For Figure 1, the symbols should be adjusted to distinguish between the individuals with and without dilated ascending aorta.  

Thank you for the suggestion. We have modified this figure in accordance with your suggestion and now BAV patients with non-dilated aorta are represented with red dots, while dilated ones are represented in blue. Complete correlation data is represented in table S1 of the supplementary material.

Indicate whether any relation exists between ascending aortic diameter and BMI.

In the manuscript, we explained that BAV patients with a dilated ascending aorta (>40mm) has statistically significant higher BMI in the univariate analysis. BMI was also positively correlated to ascending aorta diameter with an r:0.326 and p<0.001 (Data not shown). Nevertheless, in the multivariate analysis, BMI did not remain significant in our model.

Reviewer 3 Report

Thank you for inviting me to review this manuscript. This is a reasonably well written manuscript and unique issue. It is a prospective cohort study for investigation of the association between Glycoprotein and lipoprotein profile and ascending aortic dilatation in bicuspid cohorts.

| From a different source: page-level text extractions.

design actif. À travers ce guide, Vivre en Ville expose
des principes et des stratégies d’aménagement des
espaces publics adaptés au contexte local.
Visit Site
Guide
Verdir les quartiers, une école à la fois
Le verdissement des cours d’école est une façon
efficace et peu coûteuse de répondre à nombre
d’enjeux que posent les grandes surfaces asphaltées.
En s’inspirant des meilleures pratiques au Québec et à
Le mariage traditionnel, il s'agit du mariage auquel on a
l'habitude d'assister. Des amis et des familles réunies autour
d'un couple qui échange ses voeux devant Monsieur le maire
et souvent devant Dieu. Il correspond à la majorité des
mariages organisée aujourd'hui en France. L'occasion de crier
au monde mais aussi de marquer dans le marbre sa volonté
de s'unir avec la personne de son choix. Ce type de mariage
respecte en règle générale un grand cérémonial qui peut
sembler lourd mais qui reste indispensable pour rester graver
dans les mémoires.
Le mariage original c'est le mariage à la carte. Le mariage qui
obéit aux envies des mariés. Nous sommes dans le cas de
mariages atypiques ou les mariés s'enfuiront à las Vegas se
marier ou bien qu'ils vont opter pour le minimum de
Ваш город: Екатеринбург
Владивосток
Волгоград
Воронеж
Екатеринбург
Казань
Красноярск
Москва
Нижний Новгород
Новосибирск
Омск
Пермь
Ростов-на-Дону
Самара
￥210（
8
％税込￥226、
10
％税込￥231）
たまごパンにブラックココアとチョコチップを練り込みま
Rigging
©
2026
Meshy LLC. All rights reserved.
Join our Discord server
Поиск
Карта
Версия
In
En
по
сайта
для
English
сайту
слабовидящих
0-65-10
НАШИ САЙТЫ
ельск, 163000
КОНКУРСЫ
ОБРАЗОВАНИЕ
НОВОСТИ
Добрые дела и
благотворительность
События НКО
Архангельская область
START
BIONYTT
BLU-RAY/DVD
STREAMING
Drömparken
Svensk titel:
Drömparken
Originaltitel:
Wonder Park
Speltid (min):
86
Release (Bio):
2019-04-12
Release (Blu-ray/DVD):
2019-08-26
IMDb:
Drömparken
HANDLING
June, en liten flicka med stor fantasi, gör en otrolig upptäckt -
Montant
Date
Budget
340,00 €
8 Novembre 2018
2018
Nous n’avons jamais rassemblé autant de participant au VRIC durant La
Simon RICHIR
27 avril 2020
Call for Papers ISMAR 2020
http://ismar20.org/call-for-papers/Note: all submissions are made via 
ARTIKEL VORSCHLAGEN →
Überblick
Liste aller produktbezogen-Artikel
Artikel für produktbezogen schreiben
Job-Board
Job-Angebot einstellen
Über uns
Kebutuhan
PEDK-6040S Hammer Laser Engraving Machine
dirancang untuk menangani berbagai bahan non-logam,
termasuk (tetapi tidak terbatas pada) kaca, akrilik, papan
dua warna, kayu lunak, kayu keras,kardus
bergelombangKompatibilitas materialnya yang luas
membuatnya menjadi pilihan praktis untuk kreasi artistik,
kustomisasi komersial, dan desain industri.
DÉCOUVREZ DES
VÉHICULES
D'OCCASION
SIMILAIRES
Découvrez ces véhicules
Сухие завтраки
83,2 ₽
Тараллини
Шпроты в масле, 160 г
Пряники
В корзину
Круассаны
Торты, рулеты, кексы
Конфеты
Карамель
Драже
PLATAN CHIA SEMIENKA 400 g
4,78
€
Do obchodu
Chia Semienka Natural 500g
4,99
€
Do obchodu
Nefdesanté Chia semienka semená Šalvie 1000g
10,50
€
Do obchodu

After careful reading of the manuscript, some following considerations can be made: 

Comment line 48: “or” in stead of “and”.

Comment lin2 53: Typo.

Author Response

Thank you for inviting me to review this manuscript. This is a reasonably well written manuscript and unique issue. It is a prospective cohort study for investigation of the association between Glycoprotein and lipoprotein profile and ascending aortic dilatation in bicuspid cohorts. 

 Thank you very much for your kind review.

After careful reading of the manuscript, some following considerations can be made: 

Comment line 48: “or” in stead of “and”.

Thank you for pointing out this mistake. It is corrected in the new version of the manuscript.

Comment lin2 53: Typo.

Thank you for your comment but we were unable to find any typos in the line you wrote.